10 A river watering the garden flowed from Eden; from there it was separated into four headwaters.
11 The name of the first is the Pishon; it winds through the entire land of Havilah, where there is gold.
12 (The gold of that land is good; aromatic resin and onyx are also there.)
13 The name of the second river is the Gihon; it winds through the entire land of Cush. 14 The name of the third river is the Tigris; it runs along the east side of Asshur. And the fourth river is the Euphrates.

(Hey, it's been a few days, but I've always said I'll pursue this project when I feel like.)

Hmm. Where the heck is this place? I got out my trusty Oxford Atlas and I determined the following: The Tigris and Euphrates do not have a common origin, although they do arise maybe 100 miles apart from each other in a mountainous region of what is today southern Turkey. That's a long way from where Adam and Eve are about to find themselves, I must say.

So are there two other rivers that flow from somewhere near there? Nope, just one, a small river that flows north into the Black Sea, through Ankara.

Cush, it turns out, is a name for Nubia, which as everyone knows is on the Nile. The Nile arises in central Africa, more than 2000 miles away. Nobody seems to know exactly where Havilah is, but apparently it's usually associated with southern Yemen, which sadly is lacking in rivers except for intermitten watercourses (called Wadis) which arise in the mountains just north of the coastal plain. So the Pishon is most mysterious.

Anyway, Eden, clearly, is nowhere. As it should be, I suppose. The Hebrews would have been familiar with the Tigris and Euphrates, and no doubt may have had the impression that they had a common origin. From the vantage point of far northern Syria, it might appear that they are flowing from the same point, although it would not appear that way from lands better known to the Hebrews further south. The Hebrews, as far as I know, had yet to see the Nile when this story was first told, but they would have heard of it. Of course the Nile flows in the opposite direction from the Tigris and Euphrates, but back then they had no way of knowing that. (They will find out the hard way later on, of course.) And they no doubt heard tales of some other distant land which they imagined was watered from the same source.

In other words, Eden lay at the center of an imagined earth. The people who told this tale knew only the lands that they wandered themselves, as herders; and they heard tales of distant lands from travelers. But they had no maps and no way of assembling those tales into a coherent picture of geography.

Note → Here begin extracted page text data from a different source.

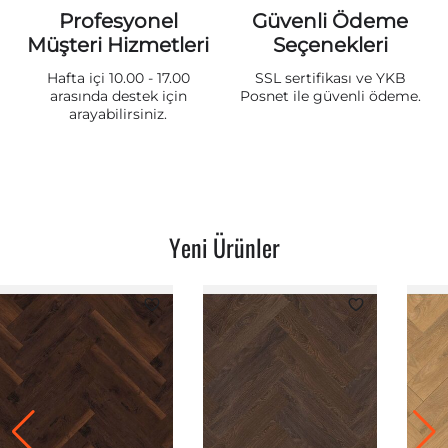
Profesyonel
Güvenli Ödeme
Müşteri Hizmetleri
Seçenekleri
Hafta içi 10.00 - 17.00
SSL sertifikası ve YKB
arasında destek için
Posnet ile güvenli ödeme.
arayabilirsiniz.
Yeni Ürünler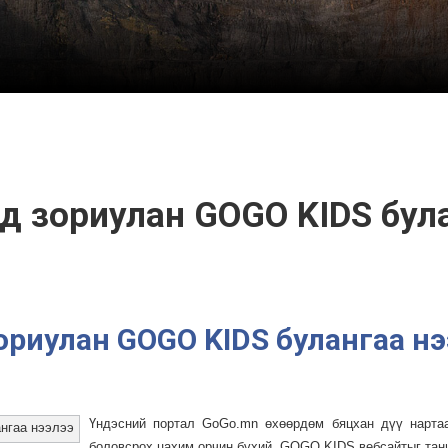
энд зориулан GOGO KIDS бул
 зориулан GOGO KIDS булангаа н
Үндэсний портал GoGo.mn өхөөрдөм бяцхан дүү нартаа
боловсрох цахим орчин бүхий GOGO KIDS вебсайтыг тан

Curiously, there was a river in the region where the Hebrews lived at this time -- the Jordan -- which arises in Lebanon a good thousand miles from the Tigris and Euphrates but in the same general direction from that vantage point. One would think that the Jordan would be a good candidate to be the Pishon, but it isn't. Canaan was not watered from Eden, apparently. Perhaps this reflects the Hebrews' deep sense of physical exile, a recurring theme throughout the Torah.